Wij hebben een poes om ons huis rondlopen die haar ‘werk’ moet doen. Wat voor werk dat is, is voor Jongste onduidelijk. Ik heb hem uitgelegd dat een erf-poes ‘aangesteld’ is om zoveel mogelijk muizen te vangen. Tot zover. Hij vindt de poes alleen maar verschrikkelijk lief.
Prompt vindt Jongste die avond de poes spelend met een muis. Hij vindt dat geen spelen. Hij vindt dat tergen. En zielig. Heel Erg Zielig!
De volgende avond hoor ik Jongste met zijn opa een telefoongesprek voeren: Jongste móét zijn verhaal kwijt over ‘ zijn erf-poes-die-hij-heel-erg-lief-vindt en de kat van zijn opa.
Hij vindt het zo zielig dat die kat hier rond loopt en met zijn pootjes tegen het raam gaat staan en ons huis niet in mag. Het gaat hem aan zijn hart. Ik zie het aan zijn oogjes, ze kijken meelevend naar het beestje wat achter het raam staat. Ik hoor opa begrijpend zeggen: ‘ja, natuurlijk is dat zielig, die poes wil gezelligheid en warmte!’ Koren op de molen van Jongste. ‘Ja hè Opie, het is echt zielig. Héél zielig!’

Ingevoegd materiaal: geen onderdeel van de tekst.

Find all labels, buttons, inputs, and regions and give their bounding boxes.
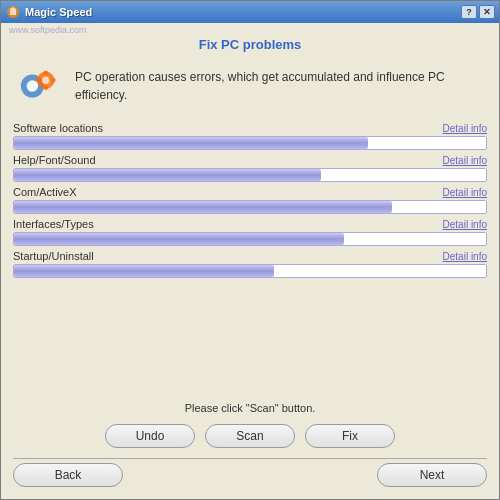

Heb hem uitgelegd dat de poes niet bij ons binnen mag omdat wij allergisch voor haar zijn. Dat wij er ziek van worden. Op de leedweegschaal slaat het medelijden door ten opzichte van ziek worden door het zachte-witte-met-bruine-en-zwarte-vlekken-slachtoffertje. En opa piept een beetje mee. Opa wás ook allergisch voor katten. Maar nu niet meer.
Al snel hoor ik dat het gesprek een andere wending neemt: over dat opa ergens geweest is en is behandeld voor juist díe allergie. En dat het heeft geholpen. Het wordt Jongste een beetje teveel en hij stuurt het gesprek in een nano-seconde naar een ander onderwerp. Uiteindelijk hangen ze op.

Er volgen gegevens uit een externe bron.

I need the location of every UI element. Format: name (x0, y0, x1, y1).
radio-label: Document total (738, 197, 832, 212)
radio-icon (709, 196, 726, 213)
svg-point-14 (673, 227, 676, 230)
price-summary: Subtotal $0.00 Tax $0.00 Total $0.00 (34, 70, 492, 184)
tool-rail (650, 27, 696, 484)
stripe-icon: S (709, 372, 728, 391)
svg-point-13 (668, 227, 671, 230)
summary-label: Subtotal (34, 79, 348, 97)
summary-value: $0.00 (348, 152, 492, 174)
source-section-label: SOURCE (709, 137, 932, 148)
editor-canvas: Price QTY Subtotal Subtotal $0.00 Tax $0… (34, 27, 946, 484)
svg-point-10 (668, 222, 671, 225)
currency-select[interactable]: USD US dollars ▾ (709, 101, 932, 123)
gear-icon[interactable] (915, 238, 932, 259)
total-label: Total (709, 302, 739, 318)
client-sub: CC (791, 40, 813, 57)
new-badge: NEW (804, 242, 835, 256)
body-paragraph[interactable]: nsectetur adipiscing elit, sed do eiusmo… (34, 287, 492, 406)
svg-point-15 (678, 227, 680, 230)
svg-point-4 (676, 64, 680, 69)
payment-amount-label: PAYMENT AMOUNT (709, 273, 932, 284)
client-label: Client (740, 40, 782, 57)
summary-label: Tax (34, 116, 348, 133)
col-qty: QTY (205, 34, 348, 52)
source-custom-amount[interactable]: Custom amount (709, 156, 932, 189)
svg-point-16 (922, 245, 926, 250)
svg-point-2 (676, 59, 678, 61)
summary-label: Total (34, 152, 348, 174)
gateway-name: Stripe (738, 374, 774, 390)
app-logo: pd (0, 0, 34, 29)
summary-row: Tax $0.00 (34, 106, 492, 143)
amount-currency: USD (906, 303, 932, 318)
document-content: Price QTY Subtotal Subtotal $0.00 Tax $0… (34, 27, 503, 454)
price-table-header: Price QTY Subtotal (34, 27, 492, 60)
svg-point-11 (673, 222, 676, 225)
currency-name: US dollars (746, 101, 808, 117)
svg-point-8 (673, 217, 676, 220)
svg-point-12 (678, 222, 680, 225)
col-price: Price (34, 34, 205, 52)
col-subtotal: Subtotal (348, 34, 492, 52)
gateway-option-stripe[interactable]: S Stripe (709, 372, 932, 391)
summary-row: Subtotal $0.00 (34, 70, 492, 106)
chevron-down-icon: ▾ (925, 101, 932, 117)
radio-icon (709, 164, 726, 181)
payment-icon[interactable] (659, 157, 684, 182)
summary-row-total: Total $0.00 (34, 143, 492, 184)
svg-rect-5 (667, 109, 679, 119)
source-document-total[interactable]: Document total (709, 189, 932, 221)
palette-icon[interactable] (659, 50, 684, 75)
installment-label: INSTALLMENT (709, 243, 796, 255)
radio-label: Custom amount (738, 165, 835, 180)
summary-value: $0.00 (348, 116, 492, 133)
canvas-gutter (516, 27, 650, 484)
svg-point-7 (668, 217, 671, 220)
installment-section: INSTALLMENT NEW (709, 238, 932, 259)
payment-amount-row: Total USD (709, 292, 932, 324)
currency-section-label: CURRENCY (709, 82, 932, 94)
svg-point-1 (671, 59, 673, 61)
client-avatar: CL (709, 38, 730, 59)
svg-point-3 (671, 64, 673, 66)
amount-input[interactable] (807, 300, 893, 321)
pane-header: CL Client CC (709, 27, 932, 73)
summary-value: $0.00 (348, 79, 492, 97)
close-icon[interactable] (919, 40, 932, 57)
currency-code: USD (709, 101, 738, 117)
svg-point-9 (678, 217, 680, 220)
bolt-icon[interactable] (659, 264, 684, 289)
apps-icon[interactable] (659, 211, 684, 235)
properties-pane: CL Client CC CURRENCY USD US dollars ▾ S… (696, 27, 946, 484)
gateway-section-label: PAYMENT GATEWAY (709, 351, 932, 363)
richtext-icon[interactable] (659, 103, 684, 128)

‘Nou mam, wist jij dat opa vroeger een poes heeft gehad die was aankomen lopen bij het oude huis?’ Ja ventje, dat wist ik want ik woonde toen nog bij opa en oma. ‘Oh’. ‘Weet jij dan ook dat die poes eerst in de garage woonde, later naar binnen mocht en in opa’s rommelkamer mocht wonen?’ Ja, jongen, dat weet ik nog. Betsy, zo heette het beestje, zat toen heel vaak op de vensterbank naar ons te kijken, zij wilde ook graag naar binnen. Voor de gezelligheid, katten houden van gezelligheid. En Betsy helemaal.
‘Ja en Betsy mocht ook niet naar binnen omdat opa ook heel allergisch was toen’. ‘Tóén!’

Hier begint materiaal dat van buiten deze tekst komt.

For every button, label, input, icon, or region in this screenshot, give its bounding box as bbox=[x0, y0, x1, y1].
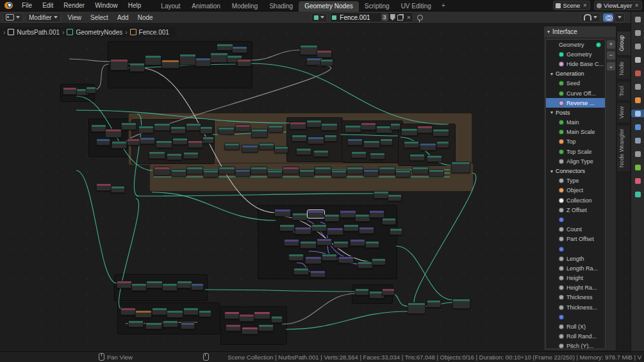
node[interactable] bbox=[404, 141, 419, 148]
node[interactable] bbox=[219, 167, 235, 174]
node[interactable] bbox=[370, 152, 385, 160]
interface-item-geometry[interactable]: Geometry bbox=[546, 49, 605, 59]
node[interactable] bbox=[359, 227, 374, 234]
menu-edit[interactable]: Edit bbox=[37, 0, 58, 12]
node[interactable] bbox=[121, 122, 136, 130]
breadcrumb-item-geometrynodes[interactable]: GeometryNodes bbox=[76, 29, 122, 36]
node[interactable] bbox=[322, 254, 337, 261]
node[interactable] bbox=[145, 322, 162, 329]
workspace-tab-animation[interactable]: Animation bbox=[186, 1, 226, 12]
interface-item-collection[interactable]: Collection bbox=[546, 195, 605, 205]
interface-item-align-type[interactable]: Align Type bbox=[546, 156, 605, 166]
node[interactable] bbox=[345, 125, 361, 133]
node[interactable] bbox=[195, 58, 211, 67]
editor-menu-select[interactable]: Select bbox=[86, 12, 113, 24]
properties-tab-object-data[interactable] bbox=[634, 163, 641, 171]
interface-item-curve-off[interactable]: Curve Off... bbox=[546, 88, 605, 98]
node[interactable] bbox=[427, 155, 442, 162]
snapping-button[interactable] bbox=[581, 13, 600, 22]
editor-menu-view[interactable]: View bbox=[63, 12, 87, 24]
node[interactable] bbox=[135, 310, 152, 318]
editor-type-selector[interactable] bbox=[3, 13, 23, 22]
node[interactable] bbox=[390, 228, 402, 235]
breadcrumb-item-fence-001[interactable]: Fence.001 bbox=[139, 29, 169, 36]
node[interactable] bbox=[374, 191, 389, 199]
node[interactable] bbox=[347, 138, 363, 145]
node[interactable] bbox=[170, 126, 186, 134]
node[interactable] bbox=[127, 138, 141, 145]
node[interactable] bbox=[154, 123, 170, 131]
scene-selector[interactable]: Scene ✕ bbox=[553, 1, 590, 10]
node[interactable] bbox=[279, 224, 295, 231]
node[interactable] bbox=[161, 60, 179, 69]
interface-item-hide-base-c[interactable]: Hide Base C... bbox=[546, 59, 605, 69]
node[interactable] bbox=[380, 138, 393, 145]
node[interactable] bbox=[292, 135, 307, 142]
interface-item-top[interactable]: Top bbox=[546, 137, 605, 147]
node[interactable] bbox=[188, 140, 203, 148]
unlink-node-group-button[interactable]: ✕ bbox=[406, 15, 412, 21]
properties-tab-constraints[interactable] bbox=[634, 150, 641, 158]
node-group-browse-button[interactable] bbox=[311, 13, 327, 22]
node[interactable] bbox=[128, 320, 144, 327]
node[interactable] bbox=[268, 125, 283, 133]
properties-tab-scene[interactable] bbox=[634, 69, 641, 77]
node[interactable] bbox=[311, 224, 327, 231]
node[interactable] bbox=[347, 167, 363, 174]
node[interactable] bbox=[408, 302, 425, 314]
sidebar-tab-node[interactable]: Node bbox=[616, 57, 631, 80]
node[interactable] bbox=[321, 123, 338, 131]
node[interactable] bbox=[310, 270, 326, 277]
node[interactable] bbox=[327, 227, 343, 235]
node[interactable] bbox=[320, 59, 333, 66]
node[interactable] bbox=[363, 140, 380, 148]
node[interactable] bbox=[181, 322, 195, 329]
node[interactable] bbox=[331, 170, 347, 177]
node[interactable] bbox=[283, 167, 299, 174]
node[interactable] bbox=[317, 50, 332, 58]
interface-item-geometry[interactable]: Geometry bbox=[546, 40, 605, 49]
node[interactable] bbox=[365, 241, 379, 248]
node[interactable] bbox=[372, 258, 386, 265]
node[interactable] bbox=[156, 140, 172, 148]
node[interactable] bbox=[96, 183, 111, 191]
node[interactable] bbox=[361, 122, 376, 130]
node[interactable] bbox=[251, 129, 268, 138]
properties-tab-view-layer[interactable] bbox=[634, 56, 641, 63]
node[interactable] bbox=[395, 170, 411, 177]
node[interactable] bbox=[350, 239, 365, 246]
node[interactable] bbox=[254, 311, 270, 319]
interface-item-reverse[interactable]: Reverse ... bbox=[546, 98, 605, 108]
node[interactable] bbox=[224, 311, 240, 319]
node[interactable] bbox=[427, 300, 441, 308]
node[interactable] bbox=[179, 54, 196, 65]
node[interactable] bbox=[340, 210, 356, 218]
node[interactable] bbox=[183, 308, 199, 315]
interface-item-seed[interactable]: Seed bbox=[546, 79, 605, 88]
interface-panel-header[interactable]: ▾ Interface bbox=[544, 26, 616, 38]
menu-window[interactable]: Window bbox=[90, 0, 123, 12]
node[interactable] bbox=[63, 87, 77, 95]
node[interactable] bbox=[131, 283, 147, 291]
workspace-tab-layout[interactable]: Layout bbox=[155, 1, 186, 12]
interface-section-generation[interactable]: ▾Generation bbox=[546, 69, 605, 79]
node[interactable] bbox=[299, 169, 315, 177]
properties-tab-world[interactable] bbox=[634, 83, 641, 90]
node[interactable] bbox=[237, 59, 251, 67]
node[interactable] bbox=[338, 256, 354, 263]
properties-tab-physics[interactable] bbox=[634, 136, 641, 144]
sidebar-tab-tool[interactable]: Tool bbox=[616, 81, 631, 101]
node[interactable] bbox=[258, 324, 274, 331]
menu-file[interactable]: File bbox=[17, 0, 37, 12]
interface-item-top-scale[interactable]: Top Scale bbox=[546, 147, 605, 156]
interface-item-part-offset[interactable]: Part Offset bbox=[546, 234, 605, 244]
menu-render[interactable]: Render bbox=[58, 0, 90, 12]
node[interactable] bbox=[129, 63, 145, 72]
node[interactable] bbox=[96, 138, 110, 145]
remove-socket-button[interactable]: − bbox=[606, 51, 616, 60]
node[interactable] bbox=[343, 224, 359, 231]
node[interactable] bbox=[429, 169, 444, 177]
node[interactable] bbox=[105, 129, 122, 138]
interface-section-posts[interactable]: ▾Posts bbox=[546, 108, 605, 117]
editor-menu-node[interactable]: Node bbox=[133, 12, 158, 24]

Huh? Whut? Toehoen, nu toch nog steeds?! vraag ik Jongste. ‘Neehee mam, nu niet meer!’
Dit gaat mijn pet even te boven. Toen allergisch en nu niet meer?! ‘Dan is ie vast naar een toverdokter geweest, jouw opa’, zeg ik.
‘Nou mam, je hebt niet goed geluisterd naar mij. Opa wás allergisch en nu niet meer! Hij is daarvoor naar iemand in Dordrecht geweest die hem eraf heeft geholpen. En nu kan hij weer tegen poezen. Fijn is dat hè?!’ Jazeker is dat fijn, zeg ik hem. Ik denk nog even na over toen, nu en die allergie tussen de was door.
Even later vraag ik aan Jongste, bij wie zijn opa dan is geweest voor die allergie. Ik snap het even niet. Opa bij een toverdokter, kruidenvrouwtje of een arts geweest? Ik vraag het hem: is opa dan bij een een dokter, een allergoloog geweest Maus?
‘Nee mam, hèhè, dat heb ik je toch net gezegd?!’ Lichtelijk geïrriteerd is ie. ‘Opa is bij een ALLERGIONIST geweest! Dat snap jij toch als mediator? Jij helpt ook mensen, alleen anders.’
Oh stom, nu snap ik het, natuurlijk.